A cut or minor wound is usually no big deal for a person with hemophilia, just as it isn't for someone without the disease. However, internal bleeding can be serious. When bleeding occurs in the joints, muscles, or internal body organs, treatment is necessary.
Patients with more serious cases of hemophilia often get regular shots of the factor that they're missing — known as clotting factor replacement therapy — to prevent bleeding episodes. The clotting factors are transfused through an IV into a vein, and can be given in the hospital, at the doctor's office, or at home.
People with moderate or mild cases of hemophilia usually don't need these shots unless they have a serious injury or require surgery.
If you have hemophilia, you are probably used to working with a medical team of hematologists (doctors who specialize in blood disorders), nurses, and social workers.
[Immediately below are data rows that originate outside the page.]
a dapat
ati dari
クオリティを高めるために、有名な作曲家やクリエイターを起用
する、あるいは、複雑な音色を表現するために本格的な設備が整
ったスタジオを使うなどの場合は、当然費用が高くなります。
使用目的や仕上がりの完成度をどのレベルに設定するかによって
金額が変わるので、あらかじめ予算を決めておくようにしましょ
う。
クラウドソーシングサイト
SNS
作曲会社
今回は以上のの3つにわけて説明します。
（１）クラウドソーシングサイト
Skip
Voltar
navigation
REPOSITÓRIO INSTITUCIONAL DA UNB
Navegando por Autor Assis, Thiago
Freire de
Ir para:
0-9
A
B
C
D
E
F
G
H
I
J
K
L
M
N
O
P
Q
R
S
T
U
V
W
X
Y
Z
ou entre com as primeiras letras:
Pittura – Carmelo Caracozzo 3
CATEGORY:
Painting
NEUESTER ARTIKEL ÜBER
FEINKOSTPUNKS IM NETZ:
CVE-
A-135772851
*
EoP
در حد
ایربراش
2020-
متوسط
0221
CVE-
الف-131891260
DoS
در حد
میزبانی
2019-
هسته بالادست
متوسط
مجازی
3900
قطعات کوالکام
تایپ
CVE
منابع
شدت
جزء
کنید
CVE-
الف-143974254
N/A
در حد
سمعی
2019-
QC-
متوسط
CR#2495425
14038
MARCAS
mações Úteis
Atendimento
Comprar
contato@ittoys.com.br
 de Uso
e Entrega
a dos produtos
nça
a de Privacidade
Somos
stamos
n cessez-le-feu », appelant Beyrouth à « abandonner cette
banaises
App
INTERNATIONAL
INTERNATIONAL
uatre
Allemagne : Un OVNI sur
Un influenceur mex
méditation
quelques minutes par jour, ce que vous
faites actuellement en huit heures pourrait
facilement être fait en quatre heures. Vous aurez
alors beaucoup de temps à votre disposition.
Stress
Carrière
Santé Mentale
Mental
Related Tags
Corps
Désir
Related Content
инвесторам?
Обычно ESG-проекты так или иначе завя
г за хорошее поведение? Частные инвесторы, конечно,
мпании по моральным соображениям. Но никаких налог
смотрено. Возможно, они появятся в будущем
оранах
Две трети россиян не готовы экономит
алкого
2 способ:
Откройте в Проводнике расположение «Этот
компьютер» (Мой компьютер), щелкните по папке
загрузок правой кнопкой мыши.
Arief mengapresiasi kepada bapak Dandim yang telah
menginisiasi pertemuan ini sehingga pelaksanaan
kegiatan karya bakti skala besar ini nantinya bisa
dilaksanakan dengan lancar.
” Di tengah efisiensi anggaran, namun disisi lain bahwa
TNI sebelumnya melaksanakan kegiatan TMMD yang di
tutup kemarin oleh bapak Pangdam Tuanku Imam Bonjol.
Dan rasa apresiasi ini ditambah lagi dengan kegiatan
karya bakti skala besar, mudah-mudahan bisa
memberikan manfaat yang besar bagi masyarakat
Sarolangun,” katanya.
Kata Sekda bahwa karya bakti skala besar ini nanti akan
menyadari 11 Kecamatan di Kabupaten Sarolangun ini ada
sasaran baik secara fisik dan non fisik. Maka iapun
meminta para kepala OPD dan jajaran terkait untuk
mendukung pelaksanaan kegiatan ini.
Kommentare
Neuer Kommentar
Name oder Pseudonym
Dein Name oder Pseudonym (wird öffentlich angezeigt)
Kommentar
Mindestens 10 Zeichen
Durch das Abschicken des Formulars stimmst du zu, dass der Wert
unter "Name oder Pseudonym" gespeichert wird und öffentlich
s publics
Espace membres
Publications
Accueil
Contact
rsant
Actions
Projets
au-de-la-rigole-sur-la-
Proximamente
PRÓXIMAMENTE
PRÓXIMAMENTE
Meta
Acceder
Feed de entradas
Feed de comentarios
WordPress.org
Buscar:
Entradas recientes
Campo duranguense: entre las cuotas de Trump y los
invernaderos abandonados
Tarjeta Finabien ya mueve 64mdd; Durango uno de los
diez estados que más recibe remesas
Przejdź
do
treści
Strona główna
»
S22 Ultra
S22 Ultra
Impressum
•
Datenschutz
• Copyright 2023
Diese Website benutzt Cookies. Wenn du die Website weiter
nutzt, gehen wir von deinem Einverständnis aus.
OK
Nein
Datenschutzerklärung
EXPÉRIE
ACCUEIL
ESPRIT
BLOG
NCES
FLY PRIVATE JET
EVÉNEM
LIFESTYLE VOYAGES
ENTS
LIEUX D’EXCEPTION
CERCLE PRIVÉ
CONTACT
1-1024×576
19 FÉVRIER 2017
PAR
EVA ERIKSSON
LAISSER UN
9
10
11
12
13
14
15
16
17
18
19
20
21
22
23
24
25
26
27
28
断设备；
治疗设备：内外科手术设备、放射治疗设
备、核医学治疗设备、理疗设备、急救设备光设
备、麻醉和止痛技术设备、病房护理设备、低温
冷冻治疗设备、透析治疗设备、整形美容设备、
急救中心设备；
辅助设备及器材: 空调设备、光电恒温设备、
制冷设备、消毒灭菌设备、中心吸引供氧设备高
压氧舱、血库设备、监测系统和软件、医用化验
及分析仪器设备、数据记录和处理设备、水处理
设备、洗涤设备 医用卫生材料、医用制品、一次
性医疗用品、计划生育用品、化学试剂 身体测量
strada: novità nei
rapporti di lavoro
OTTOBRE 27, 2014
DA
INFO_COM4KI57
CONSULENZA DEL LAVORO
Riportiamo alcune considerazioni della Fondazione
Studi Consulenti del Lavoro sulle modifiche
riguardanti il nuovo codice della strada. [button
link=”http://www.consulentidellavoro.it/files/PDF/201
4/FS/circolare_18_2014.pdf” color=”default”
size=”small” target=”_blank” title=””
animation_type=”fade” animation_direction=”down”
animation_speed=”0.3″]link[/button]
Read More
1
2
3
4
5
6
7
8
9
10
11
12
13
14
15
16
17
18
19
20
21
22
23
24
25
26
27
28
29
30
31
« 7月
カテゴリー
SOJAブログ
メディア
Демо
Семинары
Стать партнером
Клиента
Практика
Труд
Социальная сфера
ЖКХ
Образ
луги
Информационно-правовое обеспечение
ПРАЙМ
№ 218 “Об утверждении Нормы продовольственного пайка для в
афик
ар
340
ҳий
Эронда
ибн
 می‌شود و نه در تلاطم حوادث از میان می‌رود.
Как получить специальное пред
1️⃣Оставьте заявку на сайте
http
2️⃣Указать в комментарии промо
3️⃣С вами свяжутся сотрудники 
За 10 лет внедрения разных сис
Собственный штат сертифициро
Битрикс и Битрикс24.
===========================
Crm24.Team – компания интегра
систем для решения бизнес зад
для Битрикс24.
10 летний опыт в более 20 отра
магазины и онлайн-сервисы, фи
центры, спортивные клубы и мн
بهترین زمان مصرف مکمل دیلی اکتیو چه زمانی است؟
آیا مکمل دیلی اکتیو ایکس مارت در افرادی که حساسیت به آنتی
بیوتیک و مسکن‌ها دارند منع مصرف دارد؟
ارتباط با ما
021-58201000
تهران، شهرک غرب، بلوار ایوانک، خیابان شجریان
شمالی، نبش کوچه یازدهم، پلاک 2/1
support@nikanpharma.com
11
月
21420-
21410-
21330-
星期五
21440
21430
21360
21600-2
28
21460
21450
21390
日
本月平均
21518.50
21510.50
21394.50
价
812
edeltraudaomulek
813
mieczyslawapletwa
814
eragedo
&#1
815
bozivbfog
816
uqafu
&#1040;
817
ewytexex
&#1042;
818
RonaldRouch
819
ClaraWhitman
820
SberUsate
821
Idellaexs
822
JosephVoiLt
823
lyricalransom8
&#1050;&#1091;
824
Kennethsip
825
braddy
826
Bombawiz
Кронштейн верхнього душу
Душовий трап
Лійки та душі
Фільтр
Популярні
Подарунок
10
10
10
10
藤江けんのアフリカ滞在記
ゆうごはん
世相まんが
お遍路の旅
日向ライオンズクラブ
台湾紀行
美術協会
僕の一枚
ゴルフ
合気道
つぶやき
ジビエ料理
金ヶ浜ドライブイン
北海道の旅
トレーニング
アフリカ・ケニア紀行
Your medical team can help you learn to recognize how it feels when you bleed internally (the place where the bleeding is happening will probably feel warm and tingly or bubbly). This is important to know because when you begin to bleed internally you need to infuse (replace) the missing clotting factor right away to make the bleeding stop. Putting off doing so can cause damage to the joints.
If you will be injecting the clotting factors at home, your treatment team will probably teach you and your parents how to mix the clotting factor and inject it into a vein.
If you have bleeds fairly often, though, your doctor might consider having you infuse clotting factor regularly to prevent bleeds from happening in the first place. If that's the case, you might get a small tube called a portacath, or port, implanted in your chest. That way, you never have to worry about finding a vein and there's no pain when the infusion is done.
Scientists are working on something called gene therapy for people with hemophilia. Gene therapy is an experimental technique that tries to provide the body with the genetic information it doesn't have. Hemophilia is considered a good test for gene therapy because it is caused by only one defective gene. Scientists hope that they will be able to provide people with hemophilia with the genetic information they need to produce their own missing clotting factors.
If you have hemophilia, your day-to-day life is probably pretty normal. Exercise is important for teens with hemophilia because it makes muscles stronger, which protects the joints and decreases bleeds. Swimming and cycling are great because they don't put pressure on the joints.
In fact, you can participate in many sports, although team sports, such as soccer, basketball, or baseball, present a higher risk and all contact sports (like football, boxing, lacrosse, and hockey) are off-limits because there's a high risk of injury.
It's also important to maintain a healthy weight because extra pounds can strain the body. And don't take any product that contains aspirin, ibuprofen, or naproxen sodium. All of these can keep blood from clotting.
If you have hemophilia and want to hang out with other people who have the disease, think about going to a camp for teens with hemophilia. You do all the fun stuff they have at any camp, but you also learn how to take the very best control of your condition.
At times you might feel really overwhelmed. Try to remember that you're not alone. Talk to your mom or dad, your doctor, a nurse, or anyone on your treatment team. They can help you deal with the emotional aspects of having hemophilia.
Having hemophilia doesn't mean you can't work out, go on dates, or do most of the things that guys like to do. You just have to be smart about your condition. Learn everything you can so you can take care of yourself and make choices that are right for you.